At public meetings last fall, pronouncements were made about how the facility would be staffed by social workers and nurses and that there’d even be a physician’s office. I think it important that public officials who are funding the organization and approving the injection/inhalation exemption, and journalists, begin asking pointed questions of the organization’s board about whether, and how many, licensed and credentialed social work and nursing staff are present on site for each day and evening shift.

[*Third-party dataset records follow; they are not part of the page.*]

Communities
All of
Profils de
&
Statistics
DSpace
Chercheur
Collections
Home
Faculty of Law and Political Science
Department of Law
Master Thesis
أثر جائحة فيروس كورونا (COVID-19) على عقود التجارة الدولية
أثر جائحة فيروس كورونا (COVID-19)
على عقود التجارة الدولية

Before the centre opened, community resistance was narrowly focused on the injection-site aspect. The discussion, sadly, now extends to the entire facility, risking the baby being thrown out with the bathwater. There is no evidence in the professional literature I have read that co-mingling transitional housing with a supervised injection/inhalation day-site is a prudent move in supporting recovery of those newly housed. 

I make no apologies in affirming I don’t want my children seeing sex acts on the way home from school. I feel no shame in saying it is not acceptable to have people publicly masturbating or assaulting neighbours.

Communities, much like the families who comprise them, can be both compassionate and set firm boundaries about unacceptable public behaviour that harms people and traumatizes children.

It is compassionate to demand more from politicians and the Benoît Labre board.

Michael MacKenzie is the Canada Research Chair in child well-being and professor of social work and pediatrics at McGill University.